House Small Business Committee members will introduce legislation this morning to ban reverse auctions when the agency determines small businesses are qualified to bid on the solicitation. They also will put forth a bill to mandate the use of a two-step process to evaluate design and build procurements.
Both bills come after a subcommittee hearing in May outlined the challenges small businesses face in bidding on federal construction projects.
Rep. Richard Hanna (R-N.Y.), chairman of the Small Business Subcommittee on Contracting and Workforce, said at the May 23 hearing, “In the federal space, construction and architect and engineering contracting represent about one in every six prime contract dollars awarded to small businesses. That was over $17 billion in prime contracts last year.” The subcommittee also found that construction, and architecture and engineering services account for about 8 percent, or $41.6 billion, of all federal procurement in 2012. The Defense Department, specifically the Army Corps of Engineers, the General Services Administration and Department of Veteran Affairs account for most of the that spending.
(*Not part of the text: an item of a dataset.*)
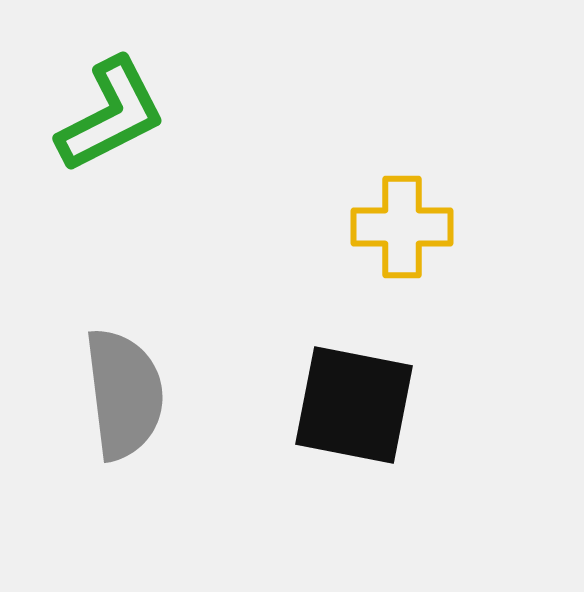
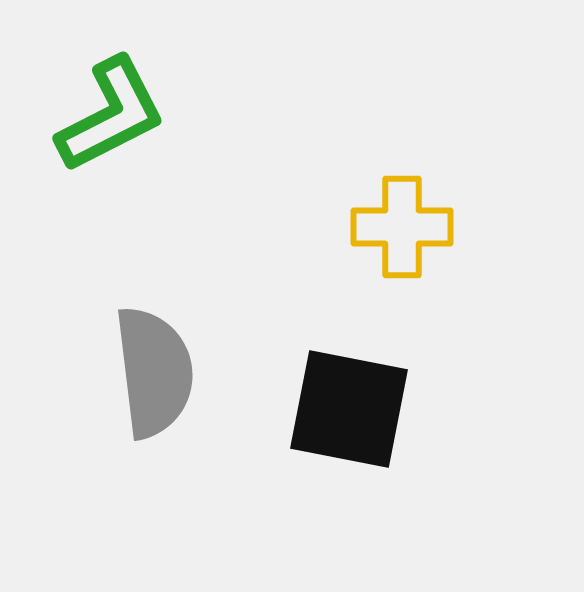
gray semicircle: moved 30 px right, 22 px up
black square: moved 5 px left, 4 px down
Hanna authored the bill that would ban reverse auctions in many cases, The Commonsense Construction Contracting Act of 2013.
“Reverse auctions simply do not make sense for these kind of services, because they fail to guarantee the lowest price, lead to imprudent bidding, and inadequately ensure that the winning bidder is responsive and responsible,” Hanna said in a release. “The Commonsense Construction Contracting Act directs the government to use better methods for choosing construction and design services-so that taxpayers get the best value possible and small businesses as well as the jobs they support are protected from unscrupulous bidding behavior.”
Instead of reverse auctions, agencies would be required to use another contracting process, such as sealed bid or a negotiated procurement.
Rep. Sam Graves (R-Mo.), chairman of the full committee and co-sponsor of the Commonsense Construction Contracting Act, penned a companion bill.
The Design Build Efficiency and Jobs Act of 2013 would require a two-phase process that lets agencies assess the technical qualifications of a bidder in the first round, but it doesn’t ask small businesses to expend significant funds unless they make the list of the most qualified, competitive companies. Then in the second round, the top five companies submit detailed proposals.
Graves said this process would save the government time and money, since they do not have to evaluate proposals that have no chance of success, and let businesses reserve bid and proposal funds for contracts where they will be highly competitive.
“If the bid and proposal process can be streamlined to make it more efficient and cheaper for all involved, without sacrificing quality, we should do it,” Graves said. Rep. Gerry Connolly (D-Va.), ranking member of the Oversight and Government Reform Subcommittee on Government Operations, which overseas federal procurement, said the two-step process has proved to be effective.
“The Army Corps of Engineers already recognizes two-step design-build contracts as a best practice, and our bipartisan legislation will simply ensure the federal government accelerates the adoption of this superior procurement process,” he said in a statement.